American academic, designer, and writer

Robin Landa is an American academic, designer, and writer. She is a Distinguished Professor at Michael Graves College at Kean University. She received the AIGA 2025 Steven Heller Prize for Cultural Commentary. The Carnegie Foundation for the Advancement of Teaching recognized her as one of the “Great Teachers of Our Time”.

==Early life and education==
Robin Landa was born and raised in New York City. She holds a Master of Fine Arts degree in visual art and later completed graduate-level coursework in art history.

==Career==
After the completion of her education, Landa joined Kean University as a faculty member. She later became a Distinguished Professor in the Robert Busch School of Design at Michael Graves College.

From 2014 to 2021, Landa served as co-chair of Design Incubation, a national organization dedicated to communication design research.
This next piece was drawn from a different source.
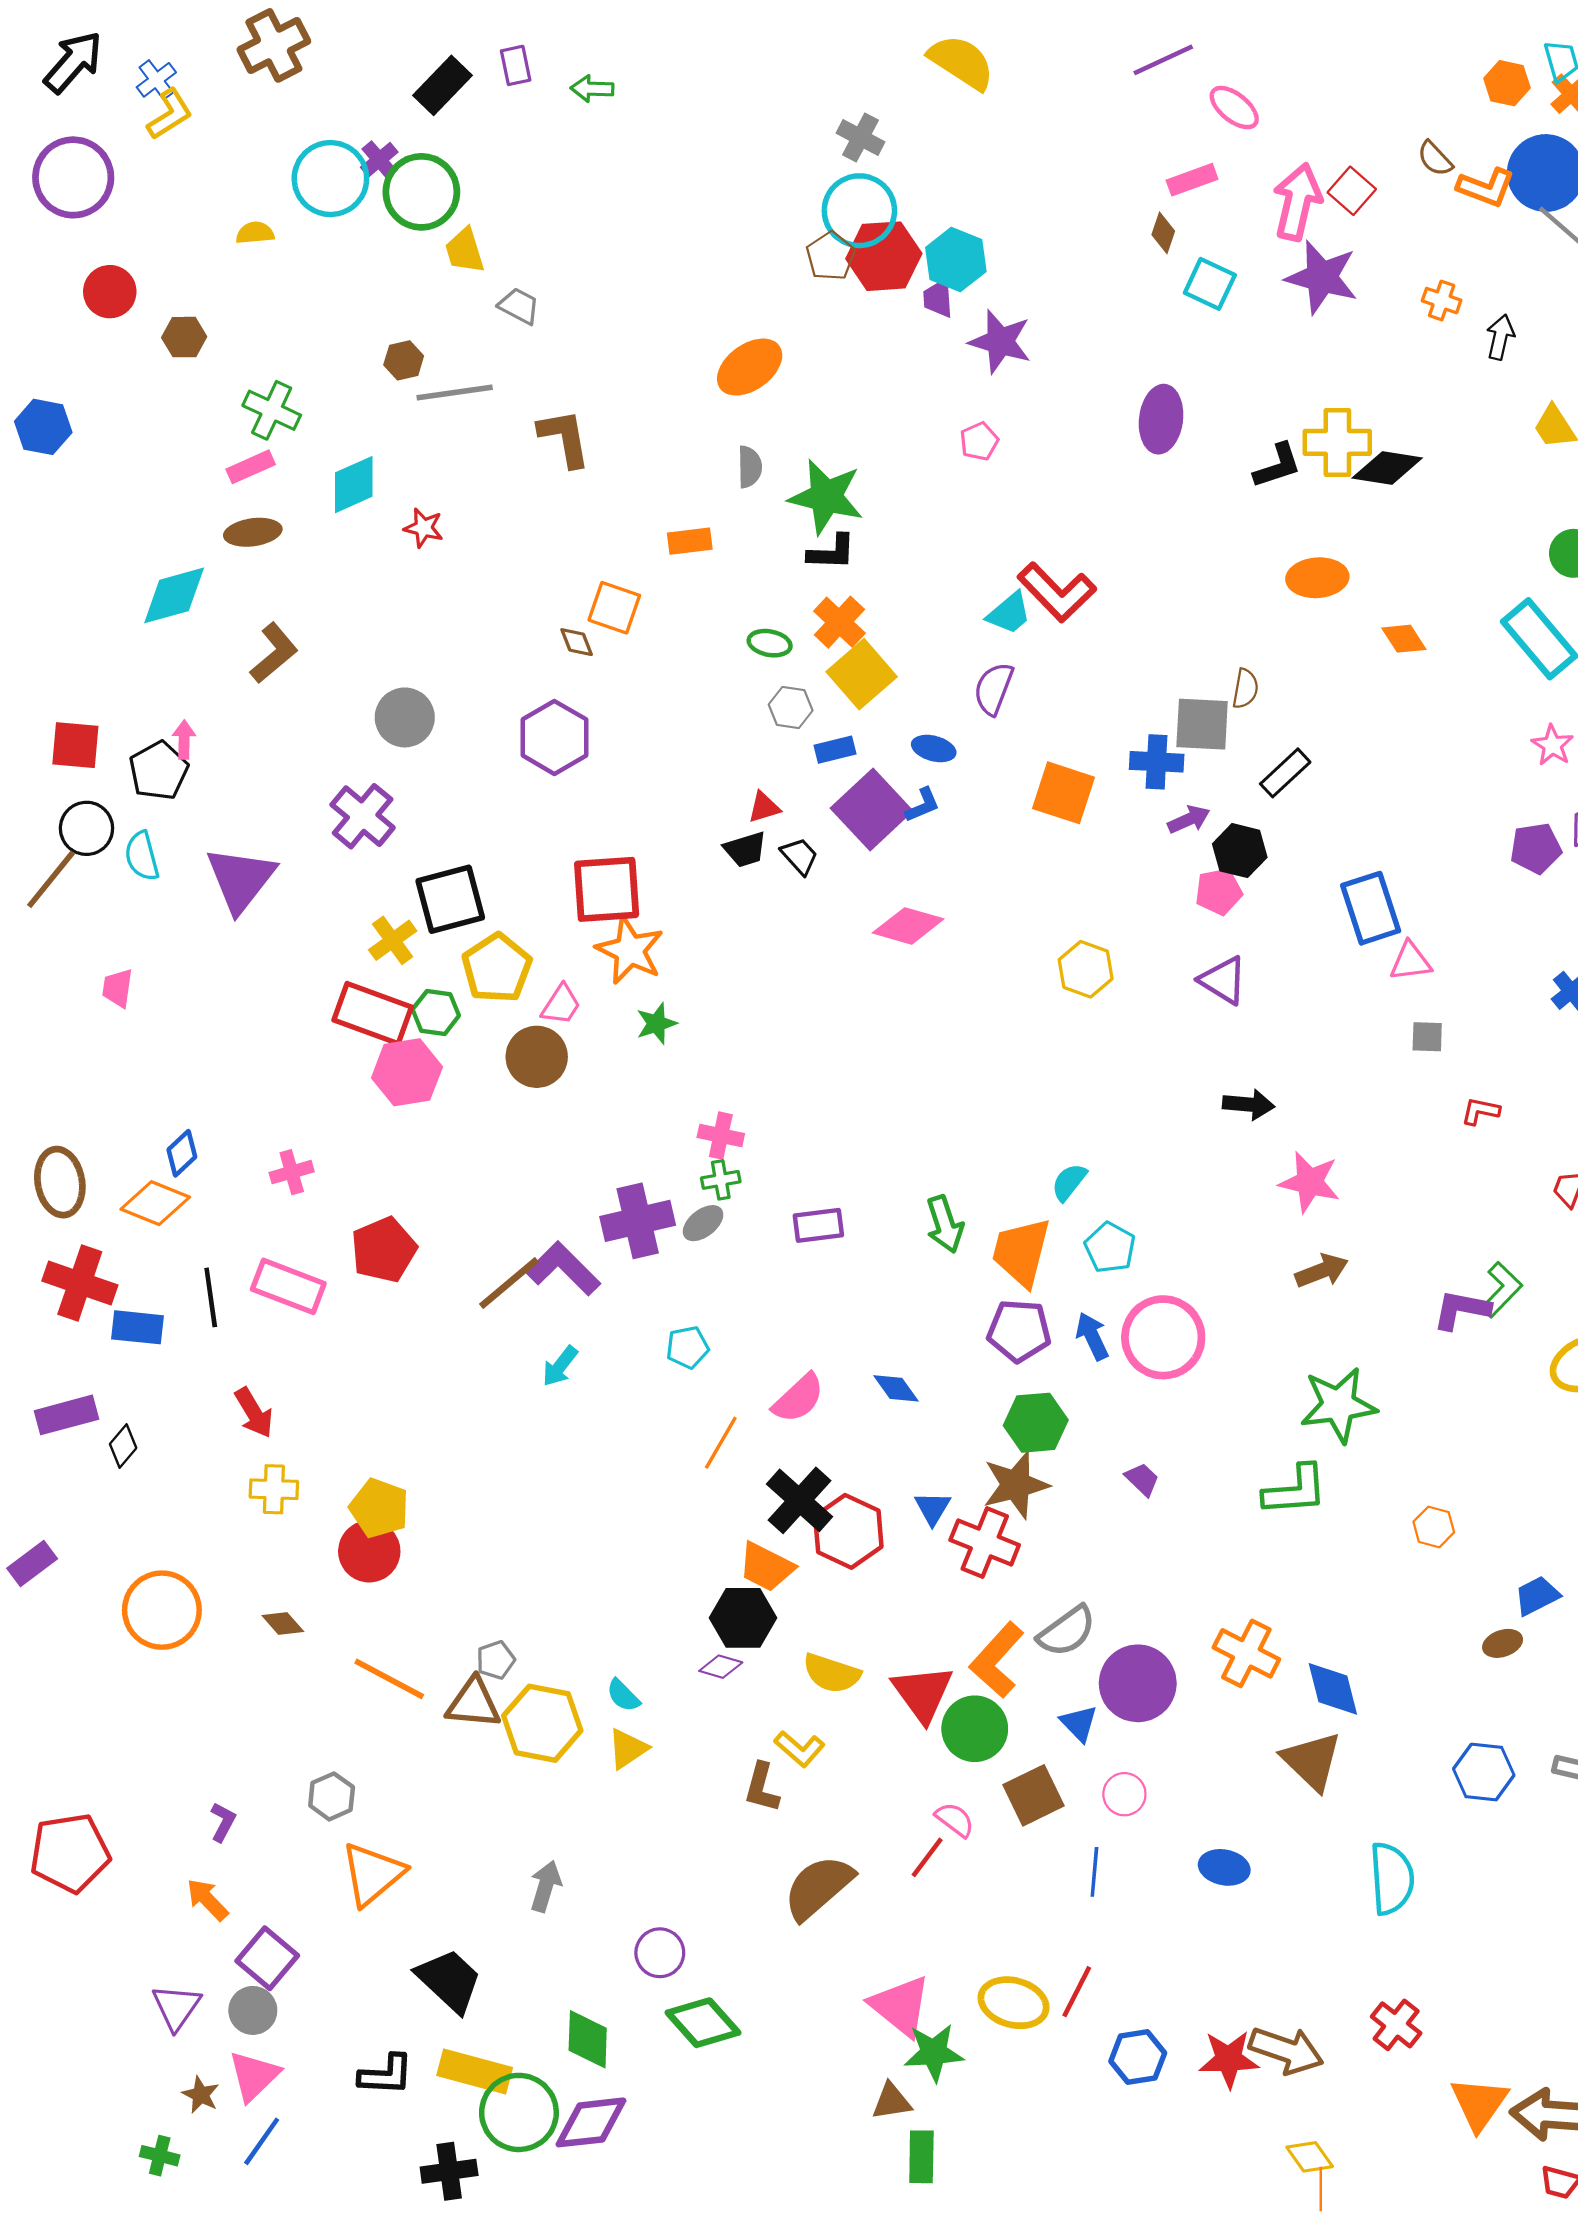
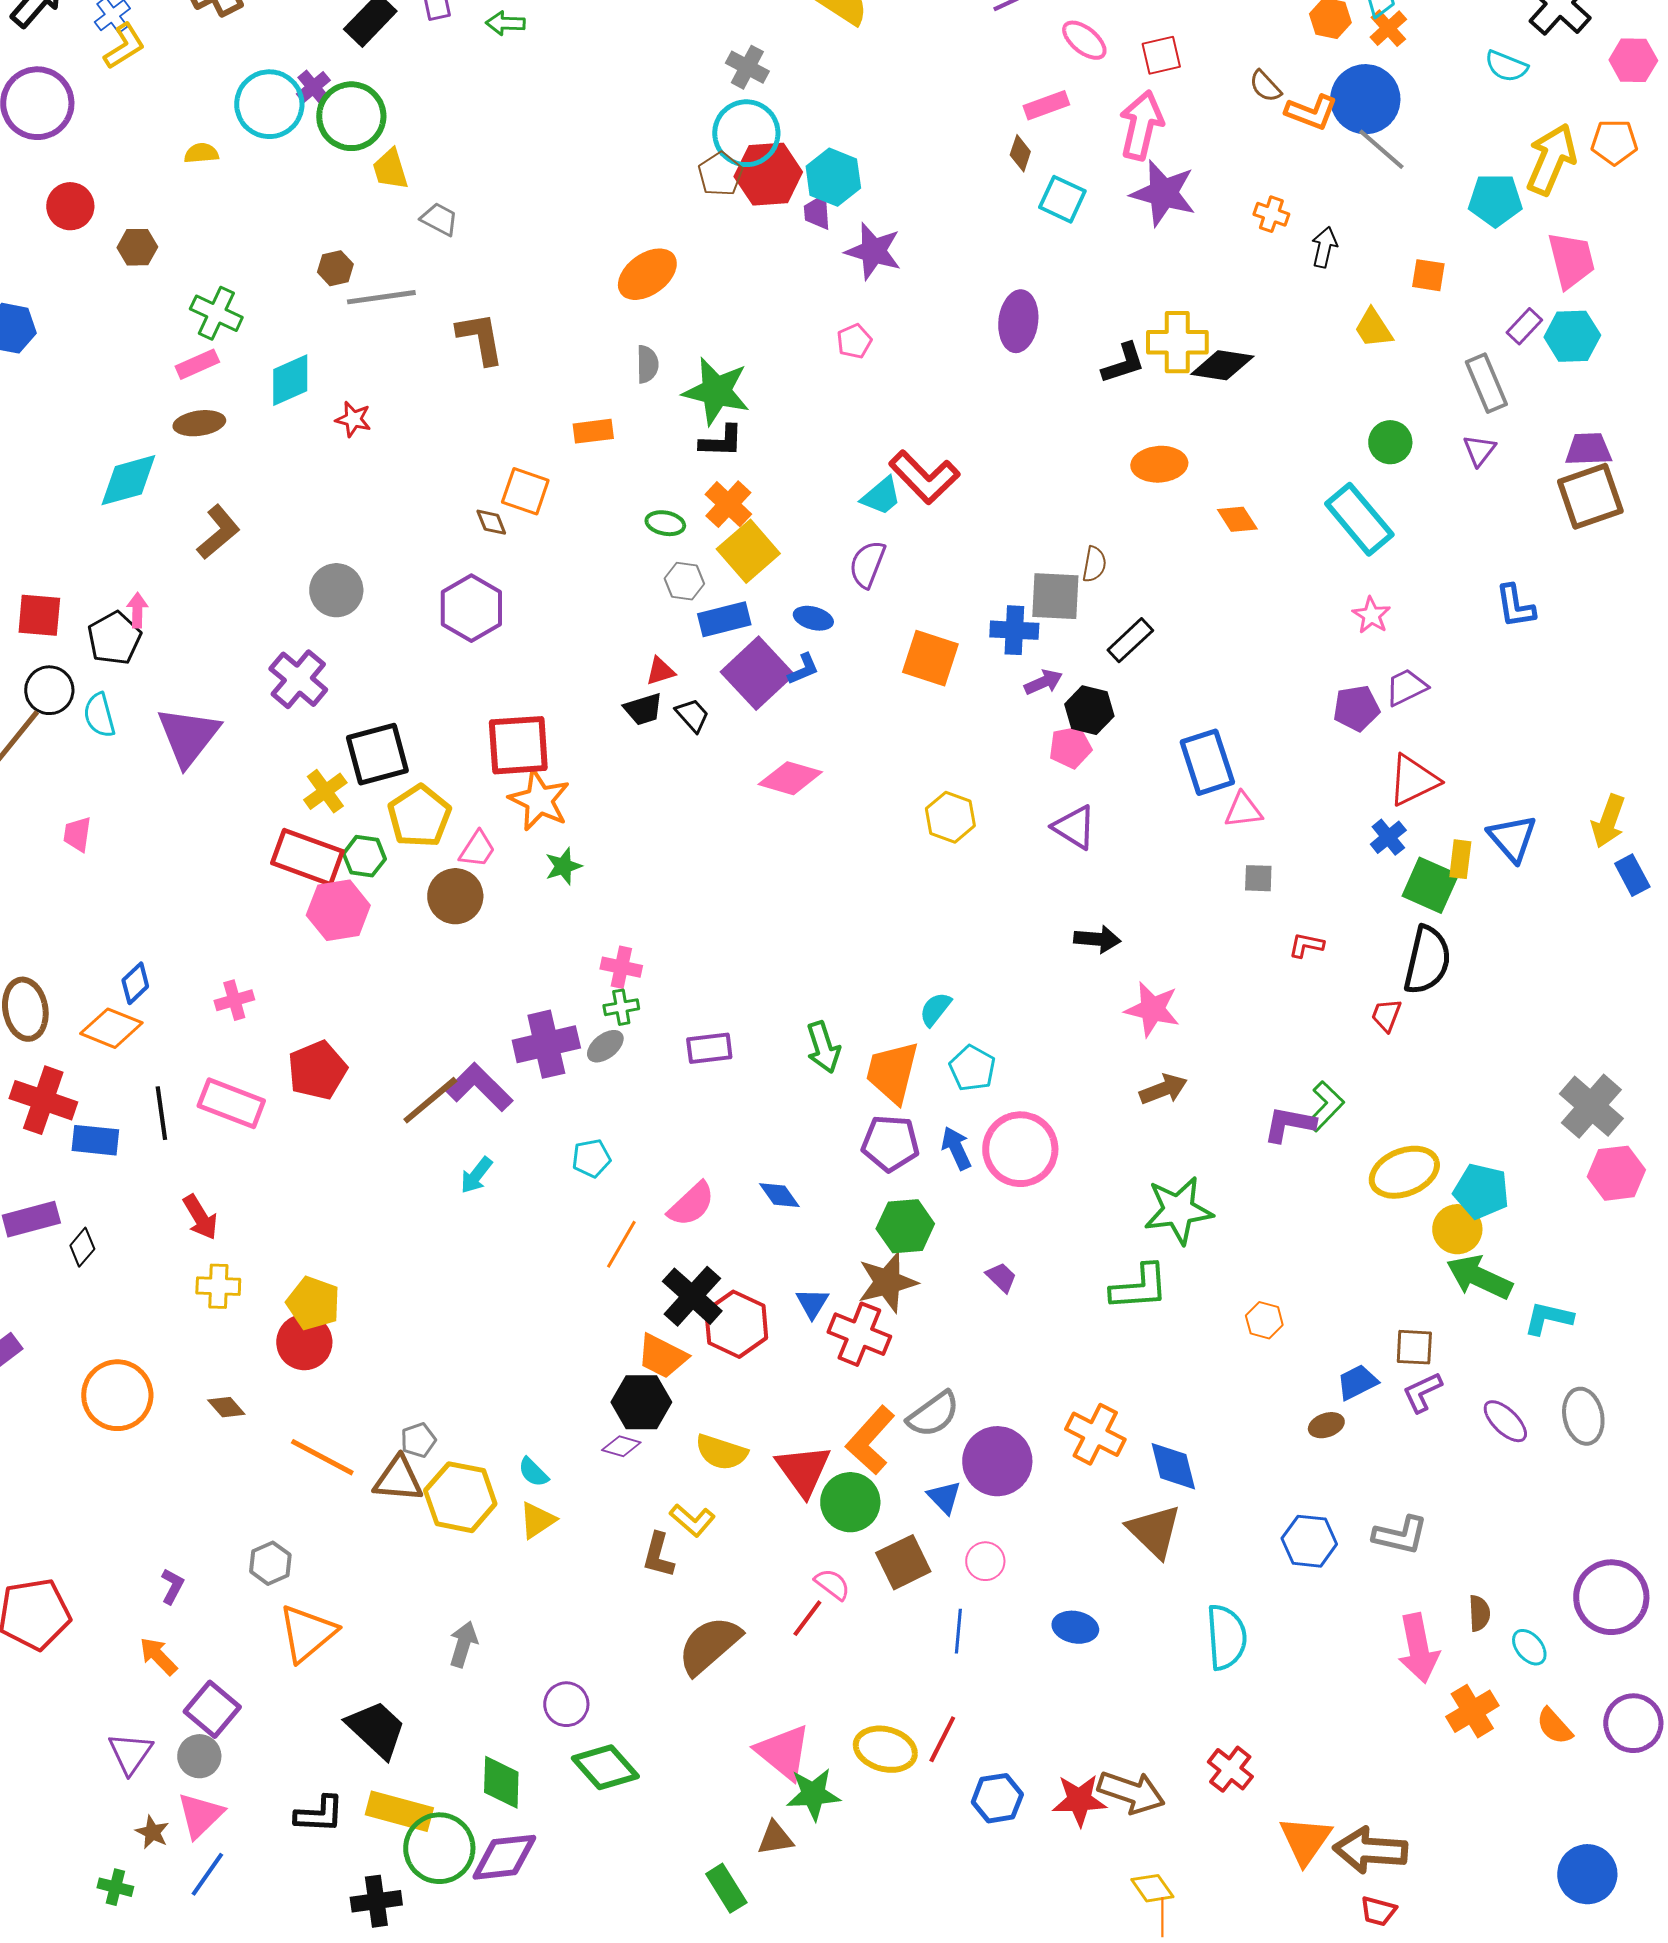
red square: (1352, 191) -> (1161, 55), moved, turned 36
blue rectangle: (835, 750) -> (724, 619), size x1.4
green rectangle: (921, 2157) -> (726, 1888), moved, turned -33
She serves on the Education Board of the One Club for Creativity.

==Writing==
Landa has authored over twenty-five books about graphic design, advertising, branding, and creative thinking. Her works include Graphic Design Solutions, 6e (2019), Build Your Own Brand (2013), Advertising by Design (2010), Nimble (2015), Strategic Creativity (2022), The New Art of Ideas (2022), A Career Is a Promise (2023), Shareworthy (2024), and Branding as a Cultural Force (2026). She has contributed articles to the Harvard Business Review, Fast Company, and Inc. magazine.

She is also the co-author of Leadership by Design: Winning Hearts, Building Your Brand, and Achieving Success with Lamont O. Repollet, Ed.D.

==Awards and recognition==
The Carnegie Foundation for the Advancement of Teaching recognized Landa as one of the "Great Teachers of Our Time." In 2013, she was named Teacher of the Year at Kean University. In 2015, she received a Human Rights Educator Award.

In 2024, she received the Gold Design Education Recognition Award. In 2025, the AIGA, the national design organization, awarded her the annual Steven Heller Prize for Cultural Commentary. Also, in 2025, she was inducted into the New Jersey Advertising Hall of Fame by the New Jersey Ad Club.